La Franzoni durante la trasmissione televisiva di Bruno Vespa aveva accusato la Procura di trascurare la gravita' dell' omicidio del figlio rendendola ''capro espiatorio'' per trarre ''divertimento dal rilievo di stampa''.
A seguito dell'intervista il procuratore Maria Del Savio Bonaudo aveva inoltrato la denuncia per diffamazione e a Annamaria Franzoni era stata inflitta la condanna ad 800 euro di multa da parte del Tribunale di Milano, sentenza confermata in Appello. Nel ricorso in Cassazione, la difesa della Franzoni aveva sostenuto che le frasi estrapolate dall'intervista non erano attacchi personali al magistrato Bonaudo, semmai critiche lecite all'attivita' della Procura. Non cosi' per i supremi giudici che nel confermare la condanna nella sentenza numero 25468 scrivono: ''la manifestazione in qualsiasi contesto dell' opinione sull'operato di colui che svolga una pubblica funzione non puo' tradirsi in attacco alle sue qualita' personali.
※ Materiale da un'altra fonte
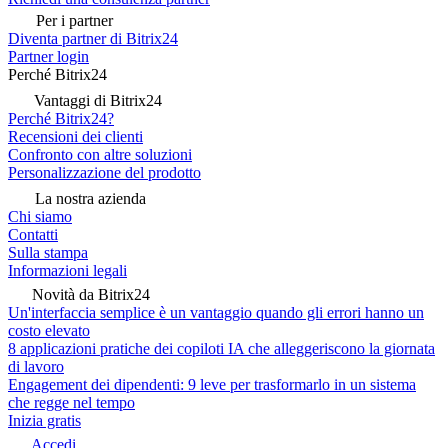
Per i partner
Diventa partner di Bitrix24
Partner login
Perché Bitrix24
Vantaggi di Bitrix24
Perché Bitrix24?
Recensioni dei clienti
Confronto con altre soluzioni
Personalizzazione del prodotto
La nostra azienda
Chi siamo
Contatti
Sulla stampa
Informazioni legali
Novità da Bitrix24
Un'interfaccia semplice è un vantaggio quando gli errori hanno un
costo elevato
8 applicazioni pratiche dei copiloti IA che alleggeriscono la giornata
di lavoro
Engagement dei dipendenti: 9 leve per trasformarlo in un sistema
che regge nel tempo
Inizia gratis
Accedi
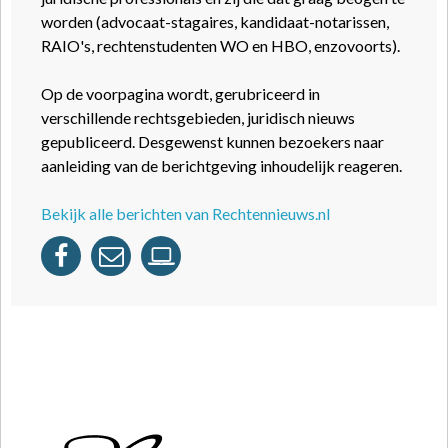
worden (advocaat-stagaires, kandidaat-notarissen,
RAIO's, rechtenstudenten WO en HBO, enzovoorts).
Op de voorpagina wordt, gerubriceerd in
verschillende rechtsgebieden, juridisch nieuws
gepubliceerd. Desgewenst kunnen bezoekers naar
aanleiding van de berichtgeving inhoudelijk reageren.
Bekijk alle berichten van Rechtennieuws.nl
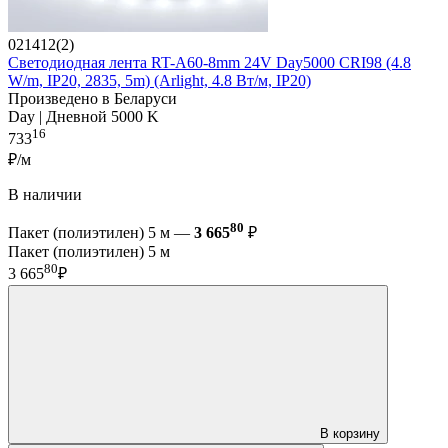
021412(2)
Светодиодная лента RT-A60-8mm 24V Day5000 CRI98 (4.8
W/m, IP20, 2835, 5m) (Arlight, 4.8 Вт/м, IP20)
Произведено в Беларуси
Day | Дневной 5000 K
16
733
₽/м
В наличии
80
Пакет (полиэтилен) 5 м —
3 665
₽
Пакет (полиэтилен) 5 м
80
3 665
₽
В корзину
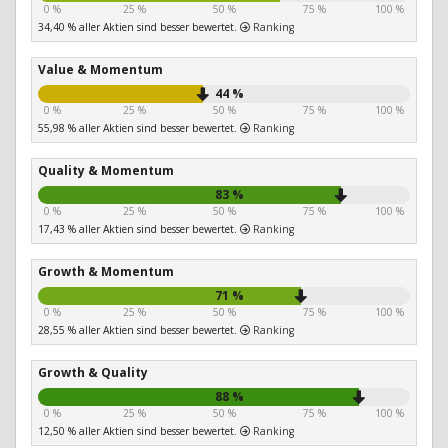
0 %
25 %
50 %
75 %
100 %
34,40 % aller Aktien sind besser bewertet.
Ranking
Value & Momentum
44 %
0 %
25 %
50 %
75 %
100 %
55,98 % aller Aktien sind besser bewertet.
Ranking
Quality & Momentum
83 %
0 %
25 %
50 %
75 %
100 %
17,43 % aller Aktien sind besser bewertet.
Ranking
Growth & Momentum
71 %
0 %
25 %
50 %
75 %
100 %
28,55 % aller Aktien sind besser bewertet.
Ranking
Growth & Quality
88 %
0 %
25 %
50 %
75 %
100 %
12,50 % aller Aktien sind besser bewertet.
Ranking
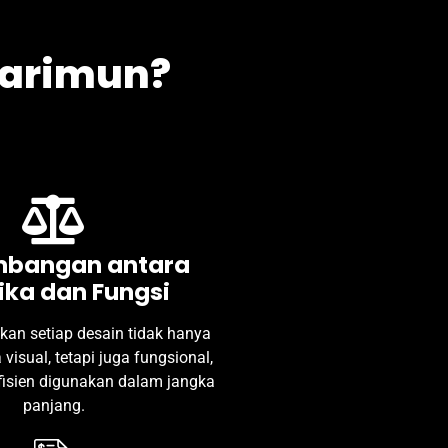
Karimun?
mbangan antara
ika dan Fungsi
an setiap desain tidak hanya
visual, tetapi juga fungsional,
fisien digunakan dalam jangka
panjang.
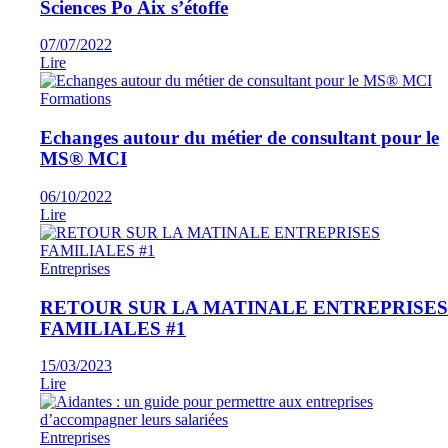
Sciences Po Aix s’étoffe
07/07/2022
Lire
Formations
Echanges autour du métier de consultant pour le
MS® MCI
06/10/2022
Lire
Entreprises
RETOUR SUR LA MATINALE ENTREPRISES
FAMILIALES #1
15/03/2023
Lire
Entreprises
L' indagato ha diritto di manifestare il suo pensiero nei confronti di chi svolge le indagini.
Ma l'esercizio del suo diritto di critica si giustifica solo qualora l'opinione, obiettivamente offensiva da lui espressa, offra una tesi dialetticamente confutabile, che percio' non consista nell'asserto apodittico di disvalore connaturato al modo da dire del magistrato di iniziativa penale, le cui scelte sono vincolate al rispetto della legge, proprio per la tutela dell'interesse pubblico alla punizione del reato''.